Filed under Catholic school

Sweet house

It’s been forever. ForEVER. I meant to post as soon as I signed the papers and moved in — but moving into a new house is no small feat and my list of “gotta do this/get this/fix this/rearrange this” is huge. I’m happy. I love it. Cole loves it. The dogs love it. And our chickens, coming soon, are gonna love it. Highlights:

Image

Must grow grass.

I took this picture a few minutes ago, just for the blog. And upon coming back in, this greets me:

From my front porch looking in.

And one of my favorite sights when I come home:

Leftover marigolds and firewood. Feels like home.

2 Comments

Filed under Uncategorized

Live like this

I’ve lived out my melancholy youth. I don’t give a fuck anymore what’s behind me, or what’s ahead of me. I’m healthy. Incurably healthy. No sorrows, no regrets. No past, no future. The present is enough for me. Day by day. – Miller, Tropic of Cancer

How very Buddhist of you, Mr. Miller.

The closing on our new house is in six days. We have boxes to pack and Goodwill loads to deliver and closets to dig through. I have utility companies to call and carpets to clean and a dreadfully sick fish to medicate. But for now, for a while, let’s sit and love each other.

Live in the now.

Favorite things.

2 Comments

Filed under Buddhism, Mindful parenting

Wasp love

‘Round about late March, a little paper wasp found her way to the wooden stairs of our apartment. She began building herself a home. For days, Cole was terrified of the wasp. But we walked around her, up the left side of the stairway. Up and down, several times a day, and each time, Cole would mention her. On the colder evenings, she’d be gone, presumably to somewhere warmer (really, I have no idea, but this is a fairly reasonable explanation). We’d wait for her to return. We’d come home from school and work, crouch by the stairs, and say hello.

paper wasp

Hey, girl.

We liked her. We watched as she built her little paper-wasp nest, a tiny bit bigger by the week. She worked tirelessly. Cole and I looked up how these cool insects makes their homes and how that’s where they lay their eggs. We learned the difference between wasps, hornets, bees, and carpenter bees.

paper wasp nest

Bird by bird, she builds.

Last week, one of Cole’s friends killed the wasp. After an afternoon of playing, the boys walked up the stairs before me. I carried two scooters and a skateboard. Cole cried out, sat down on the stairs. I knew what had happened before I climbed up beside him. He didn’t understand. He couldn’t.

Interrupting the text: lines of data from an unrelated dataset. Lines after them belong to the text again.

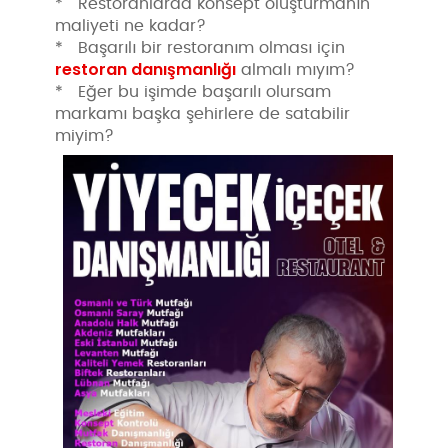
* Restoranlarda konsept oluşturmanın
maliyeti ne kadar?
* Başarılı bir restoranım olması için
restoran danışmanlığı
almalı mıyım?
* Eğer bu işimde başarılı olursam
markamı başka şehirlere de satabilir
miyim?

“It was going to sting me!” His friend exclaims, indignant.

“She would never sting you. I loved her.” Cole looks into her nest. “She has eggs.”

I ushered the boys inside. I was pissed. I was sad. I wanted to scream at the kid. I didn’t, but it hurt my heart. It was a shitty thing to do. It was a thoughtless thing to do. It’s also… what most little boys do.

That night Cole, Matt, and I went to dinner later at Atlanta Bread Company. On his menu, Cole drew the wasp. He wrote her a note. Later, after his dad picked him up, I took our friend from the stairs, her body a squashed mess, and I put her by a big oak tree. I said I was sorry. And all along, I wondered if I had completely lost my fucking mind.

love the wasp

“I love you wasp.” That purple bit that looks like, uh, Texas is the step, with her nest dangling from it.

I don’t think so, though. It was a life. I’ve taught Cole that we don’t kill — not on purpose, ever. We take bugs outside and release them. We help where we can. We respect all life. And this wasp, over the course of two months, had become part of our daily routine; she brought us joy. It was a little life, but it was a life. We watched her work hard, day after day, to do her waspy thing. She hurt no one.

And while the life of a common paper wasp is insignificant to most, I’d imagine, and worthless to more, I’m glad that we grieved. I’m glad that we care. I’m proud of the boy.